PROBLEM REQUIREMENTS
Exactly the lines below from the line with "Educational Resources &" through the line with "and we learned tons of lessons along the way." must make up the answer, both ends included and pictures left out.

#### DATA IN THIS EXERCISE

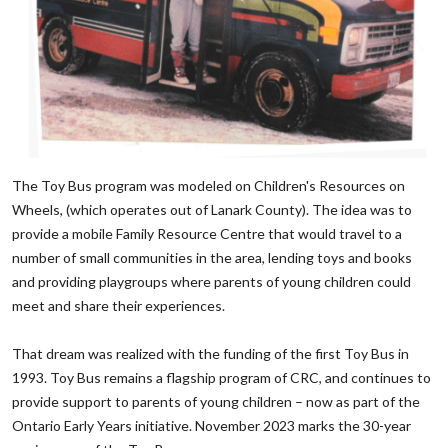
‌The Toy Bus program was modeled on Children's Resources on
Wheels, (which operates out of Lanark County). The idea was to
provide a mobile Family Resource Centre that would travel to a
number of small communities in the area, lending toys and books
and providing playgroups where parents of young children could
meet and share their experiences.
‌That dream was realized with the funding of the first Toy Bus in
1993. Toy Bus remains a flagship program of CRC, and continues to
provide support to parents of young children – now as part of the
Ontario Early Years initiative. November 2023 marks the 30-year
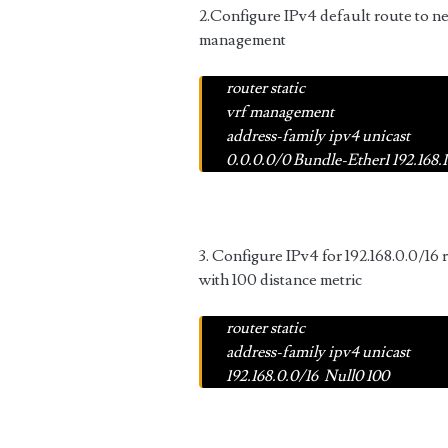
2.Configure IPv4 default route to ne
management
router static
vrf management
address-family ipv4 unicast
0.0.0.0/0 Bundle-Ether1 192.168.1
3. Configure IPv4 for 192.168.0.0/16 
with 100 distance metric
router static
address-family ipv4 unicast
192.168.0.0/16 Null0 100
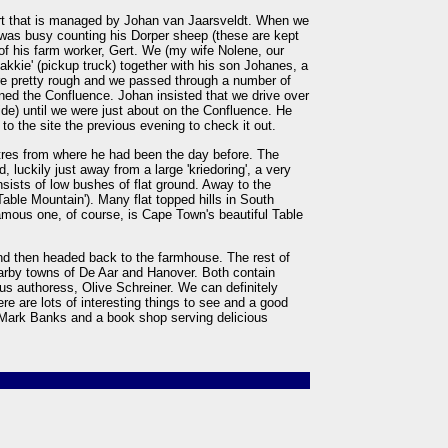
rt that is managed by Johan van Jaarsveldt. When we
was busy counting his Dorper sheep (these are kept
 of his farm worker, Gert. We (my wife Nolene, our
'bakkie' (pickup truck) together with his son Johanes, a
re pretty rough and we passed through a number of
ned the Confluence. Johan insisted that we drive over
side) until we were just about on the Confluence. He
o the site the previous evening to check it out.
tres from where he had been the day before. The
, luckily just away from a large 'kriedoring', a very
sists of low bushes of flat ground. Away to the
'Table Mountain'). Many flat topped hills in South
famous one, of course, is Cape Town's beautiful Table
d then headed back to the farmhouse. The rest of
arby towns of De Aar and Hanover. Both contain
us authoress, Olive Schreiner. We can definitely
 are lots of interesting things to see and a good
Mark Banks and a book shop serving delicious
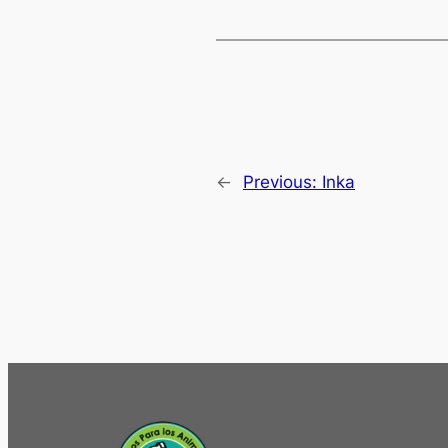
←
Previous:
Inka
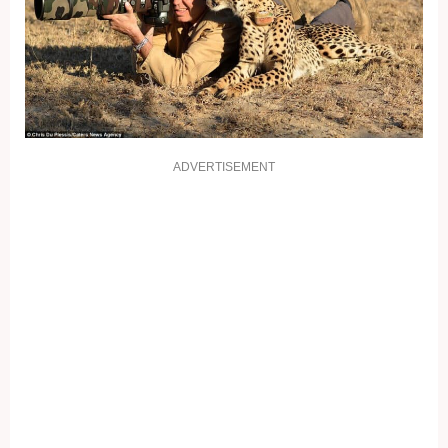
ADVERTISEMENT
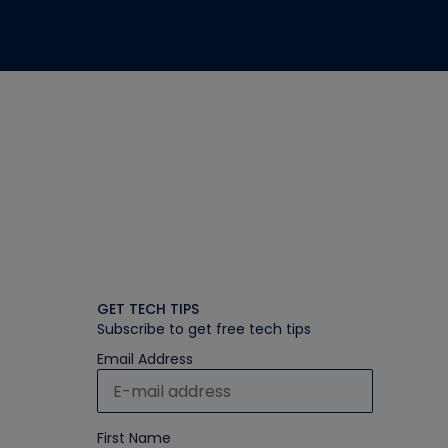
GET TECH TIPS
Subscribe to get free tech tips
Email Address
First Name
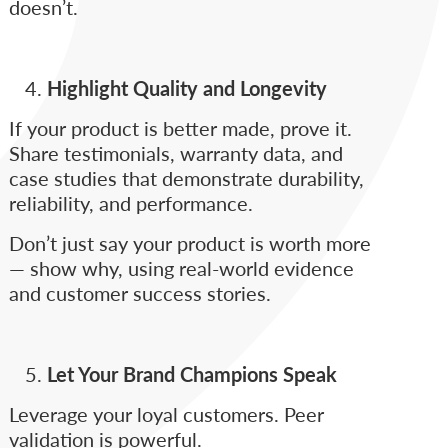
doesn’t.
Highlight Quality and Longevity
If your product is better made, prove it.
Share testimonials, warranty data, and
case studies that demonstrate durability,
reliability, and performance.
Don’t just say your product is worth more
— show why, using real-world evidence
and customer success stories.
Let Your Brand Champions Speak
Leverage your loyal customers. Peer
validation is powerful.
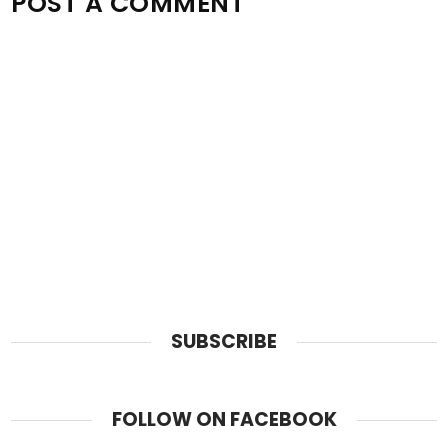
POST A COMMENT
SUBSCRIBE
FOLLOW ON FACEBOOK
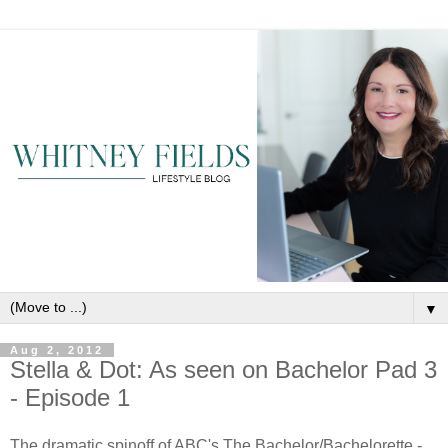
▼
Aug 2, 2012
Stella & Dot: As seen on Bachelor Pad 3
- Episode 1
The dramatic spinoff of ABC's The Bachelor/Bachelorette -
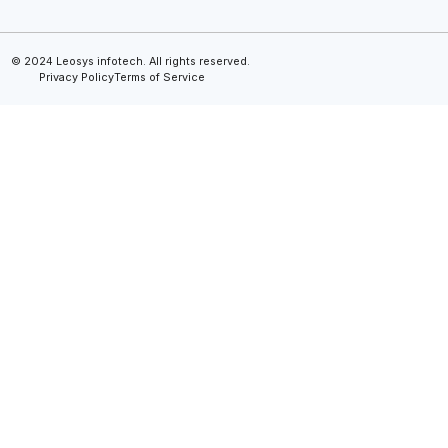
© 2024 Leosys infotech. All rights reserved.
Privacy Policy
Terms of Service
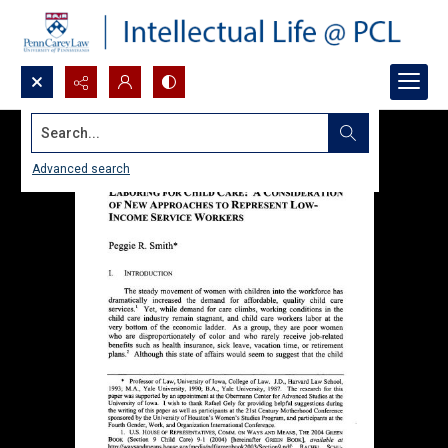
Search...
Advanced search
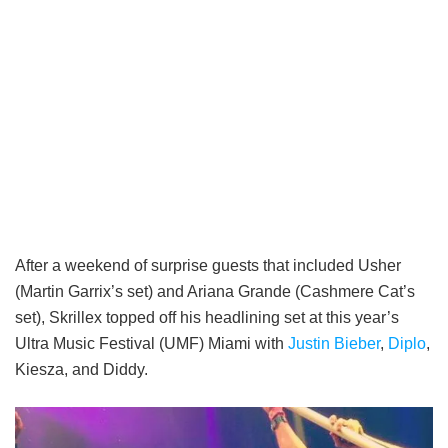
After a weekend of surprise guests that included Usher
(Martin Garrix’s set) and Ariana Grande (Cashmere Cat’s
set), Skrillex topped off his headlining set at this year’s
Ultra Music Festival (UMF) Miami with
Justin Bieber
,
Diplo
,
Kiesza, and Diddy.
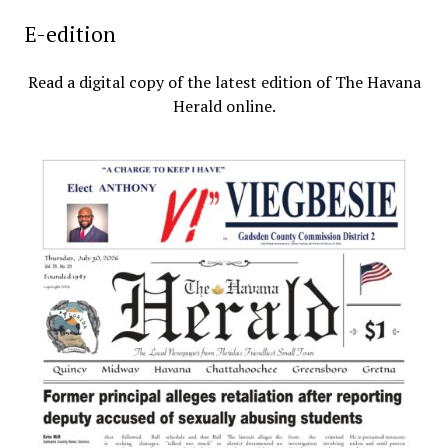
E-edition
Read a digital copy of the latest edition of The Havana
Herald online.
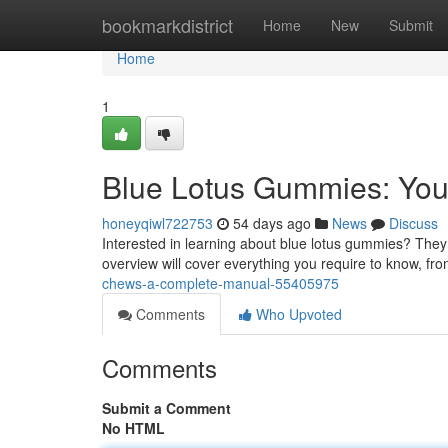
Home
bookmarkdistrict
Home
New
Submit
Home
1
Blue Lotus Gummies: You
honeyqiwl722753
54 days ago
News
Discuss
Interested in learning about blue lotus gummies? They a
overview will cover everything you require to know, from
chews-a-complete-manual-55405975
Comments
Who Upvoted
Comments
Submit a Comment
No HTML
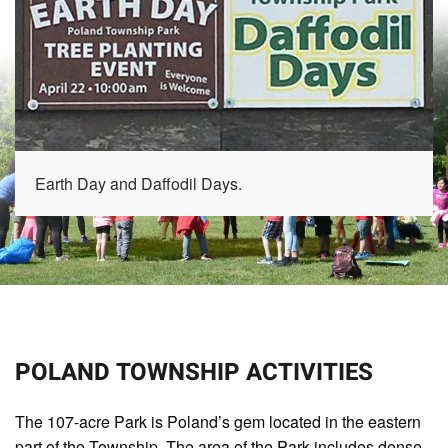
Earth Day and Daffodil Days.
POLAND TOWNSHIP ACTIVITIES
The 107-acre Park is Poland’s gem located in the eastern
part of the Township. The area of the Park includes dense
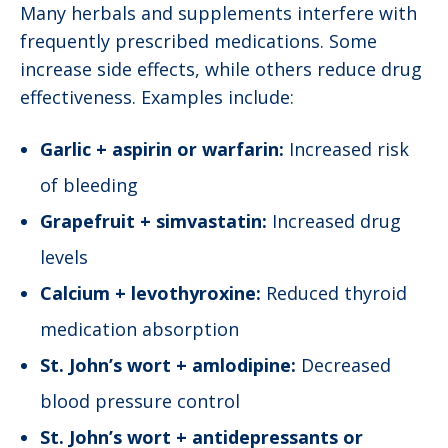
Many herbals and supplements interfere with
frequently prescribed medications. Some
increase side effects, while others reduce drug
effectiveness. Examples include:
Garlic + aspirin or warfarin:
Increased risk
of bleeding
Grapefruit + simvastatin:
Increased drug
levels
Calcium + levothyroxine:
Reduced thyroid
medication absorption
St. John’s wort + amlodipine:
Decreased
blood pressure control
St. John’s wort + antidepressants or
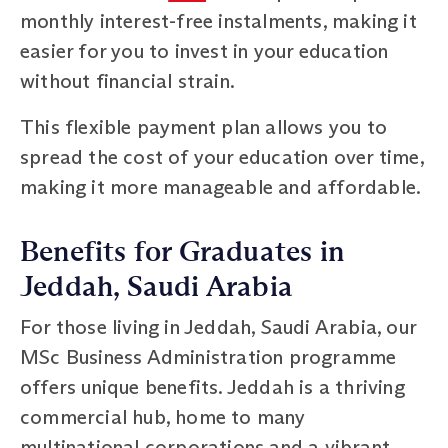
monthly interest-free instalments, making it
easier for you to invest in your education
without financial strain.
This flexible payment plan allows you to
spread the cost of your education over time,
making it more manageable and affordable.
Benefits for Graduates in
Jeddah, Saudi Arabia
For those living in Jeddah, Saudi Arabia, our
MSc Business Administration programme
offers unique benefits. Jeddah is a thriving
commercial hub, home to many
multinational corporations and a vibrant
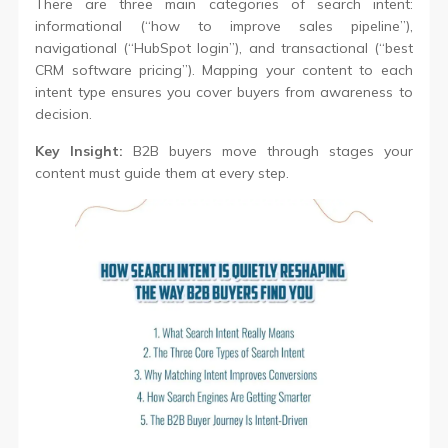
There are three main categories of search intent:
informational (“how to improve sales pipeline”),
navigational (“HubSpot login”), and transactional (“best
CRM software pricing”). Mapping your content to each
intent type ensures you cover buyers from awareness to
decision.
Key Insight:
B2B buyers move through stages your
content must guide them at every step.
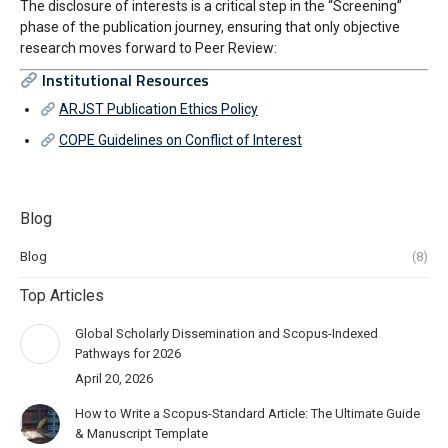
The disclosure of interests is a critical step in the “Screening”
phase of the publication journey, ensuring that only objective
research moves forward to Peer Review:
Institutional Resources
ARJST Publication Ethics Policy
COPE Guidelines on Conflict of Interest
Blog
Blog
(8)
Top Articles
Global Scholarly Dissemination and Scopus-Indexed
Pathways for 2026
April 20, 2026
How to Write a Scopus-Standard Article: The Ultimate Guide
& Manuscript Template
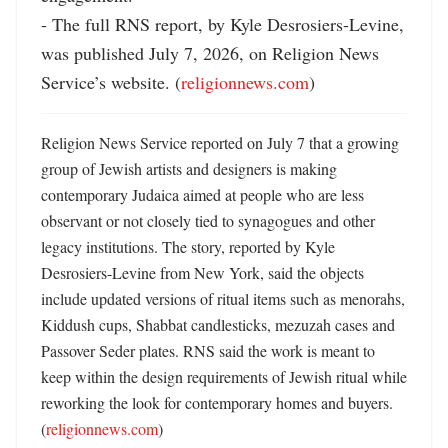
- The full RNS report, by Kyle Desrosiers-Levine, 
was published July 7, 2026, on Religion News 
Service’s website. (
religionnews.com
)
Religion News Service reported on July 7 that a growing 
group of Jewish artists and designers is making 
contemporary Judaica aimed at people who are less 
observant or not closely tied to synagogues and other 
legacy institutions. The story, reported by Kyle 
Desrosiers-Levine from New York, said the objects 
include updated versions of ritual items such as menorahs, 
Kiddush cups, Shabbat candlesticks, mezuzah cases and 
Passover Seder plates. RNS said the work is meant to 
keep within the design requirements of Jewish ritual while 
reworking the look for contemporary homes and buyers. 
(
religionnews.com
) 
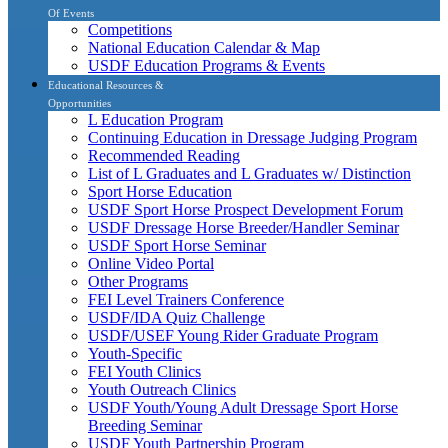
Of Events
Competitions
National Education Calendar & Map
USDF Education Programs & Events
Educational Resources &
Opportunities
L Education Program
Continuing Education in Dressage Judging Program
Recommended Reading
List of L Graduates and L Graduates w/ Distinction
Sport Horse Education
USDF Sport Horse Prospect Development Forum
USDF Dressage Horse Breeder/Handler Seminar
USDF Sport Horse Seminar
Online Video Portal
Other Programs
FEI Level Trainers Conference
USDF/IDA Quiz Challenge
USDF/USEF Young Rider Graduate Program
Youth-Specific
FEI Youth Clinics
Youth Outreach Clinics
USDF Youth/Young Adult Dressage Sport Horse
Breeding Seminar
USDF Youth Partnership Program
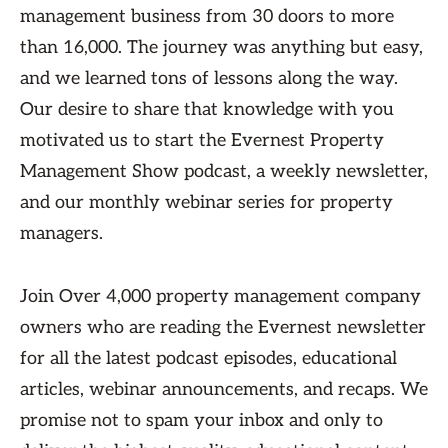
management business from 30 doors to more
than 16,000. The journey was anything but easy,
and we learned tons of lessons along the way.
Our desire to share that knowledge with you
motivated us to start the Evernest Property
Management Show podcast, a weekly newsletter,
and our monthly webinar series for property
managers.
Join Over 4,000 property management company
owners who are reading the Evernest newsletter
for all the latest podcast episodes, educational
articles, webinar announcements, and recaps. We
promise not to spam your inbox and only to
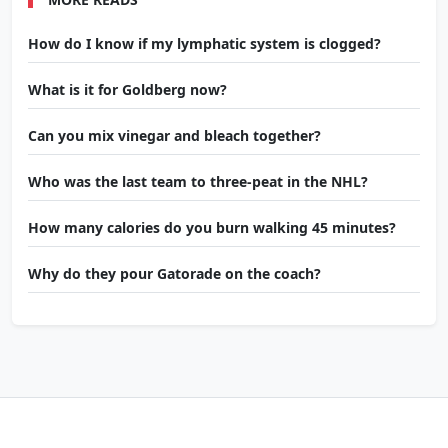
How do I know if my lymphatic system is clogged?
What is it for Goldberg now?
Can you mix vinegar and bleach together?
Who was the last team to three-peat in the NHL?
How many calories do you burn walking 45 minutes?
Why do they pour Gatorade on the coach?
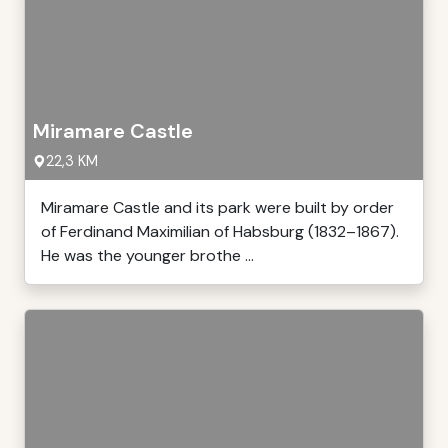
Miramare Castle
22,3 KM
Miramare Castle and its park were built by order
of Ferdinand Maximilian of Habsburg (1832–1867).
He was the younger brothe ...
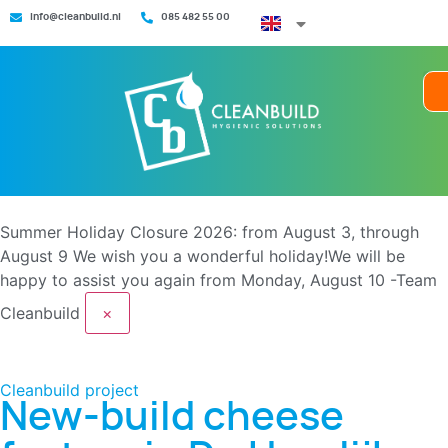
info@cleanbuild.nl
085 482 55 00
Summer Holiday Closure 2026: from August 3, through
August 9
We wish you a wonderful holiday!We will be
happy to assist you again from Monday, August 10 -Team
Cleanbuild
×
Cleanbuild project
New-build cheese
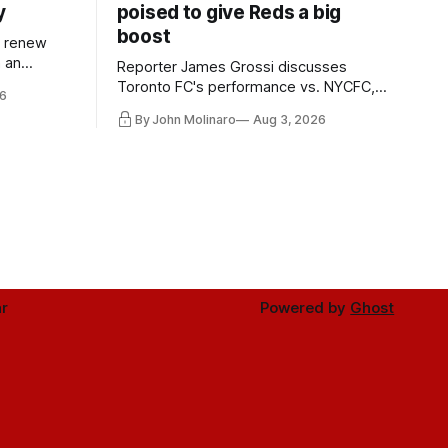
y
poised to give Reds a big
boost
l renew
n an
Reporter James Grossi discusses
 in
Toronto FC's performance vs. NYCFC,
6
Mihailovic's return to the starting 11, and
By John Molinaro
Aug 3, 2026
much more.
r
Powered by
Ghost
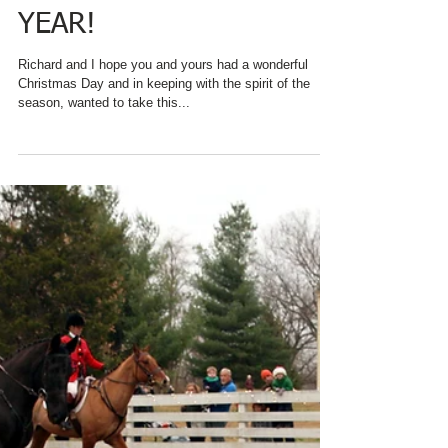
CHARRED OAKS INN
SAYS "THANKS" TO ALL
WHO MAKE A
DIFFERENCE
THROUGHOUT THE
YEAR!
Richard and I hope you and yours had a wonderful
Christmas Day and in keeping with the spirit of the
season, wanted to take this...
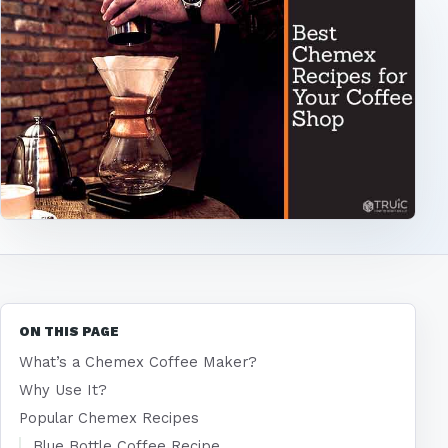
ON THIS PAGE
What’s a Chemex Coffee Maker?
Why Use It?
Popular Chemex Recipes
Blue Bottle Coffee Recipe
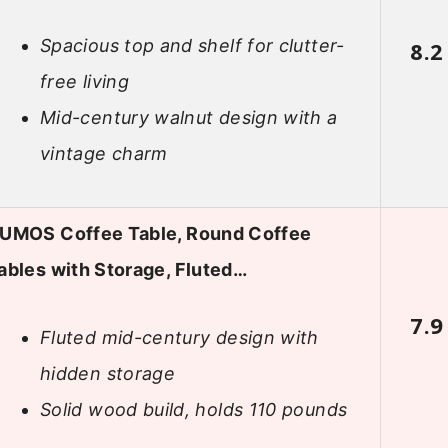
Spacious top and shelf for clutter-
8.2
free living
Mid-century walnut design with a
vintage charm
UMOS Coffee Table, Round Coffee
ables with Storage, Fluted…
7.9
Fluted mid-century design with
hidden storage
Solid wood build, holds 110 pounds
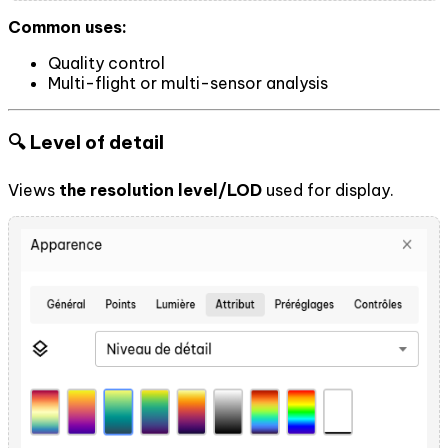
Common uses:
Quality control
Multi-flight or multi-sensor analysis
🔍 Level of detail
Views
the resolution level/LOD
used for display.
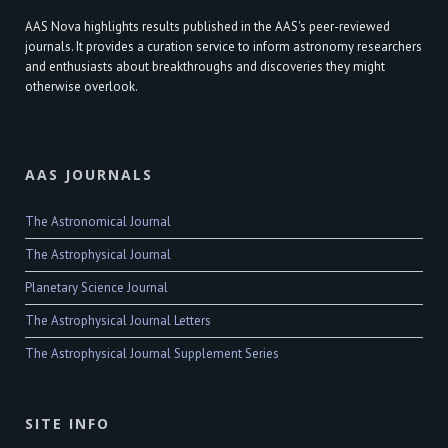
AAS Nova highlights results published in the AAS's peer-reviewed
journals. It provides a curation service to inform astronomy researchers
and enthusiasts about breakthroughs and discoveries they might
otherwise overlook.
AAS JOURNALS
The Astronomical Journal
The Astrophysical Journal
Planetary Science Journal
The Astrophysical Journal Letters
The Astrophysical Journal Supplement Series
SITE INFO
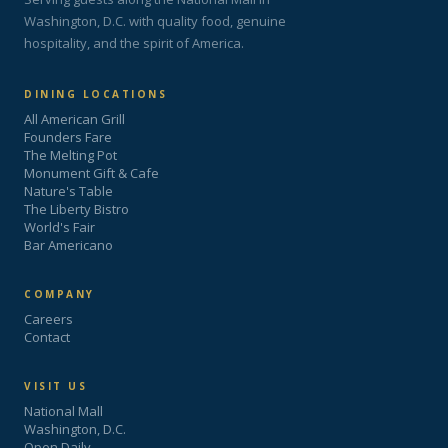
Washington, D.C. with quality food, genuine
hospitality, and the spirit of America.
DINING LOCATIONS
All American Grill
Founders Fare
The Melting Pot
Monument Gift & Cafe
Nature's Table
The Liberty Bistro
World's Fair
Bar Americano
COMPANY
Careers
Contact
VISIT US
National Mall
Washington, D.C.
Open Daily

########

PROBLEM SOLUTION
Educational Resources &
Opportunities
L Education Program
Continuing Education in Dressage Judging Program
Recommended Reading
List of L Graduates and L Graduates w/ Distinction
Sport Horse Education
USDF Sport Horse Prospect Development Forum
USDF Dressage Horse Breeder/Handler Seminar
USDF Sport Horse Seminar
Online Video Portal
Other Programs
FEI Level Trainers Conference
USDF/IDA Quiz Challenge
USDF/USEF Young Rider Graduate Program
Youth-Specific
FEI Youth Clinics
Youth Outreach Clinics
USDF Youth/Young Adult Dressage Sport Horse
Breeding Seminar
USDF Youth Partnership Program
management business from 30 doors to more
than 16,000. The journey was anything but easy,
and we learned tons of lessons along the way.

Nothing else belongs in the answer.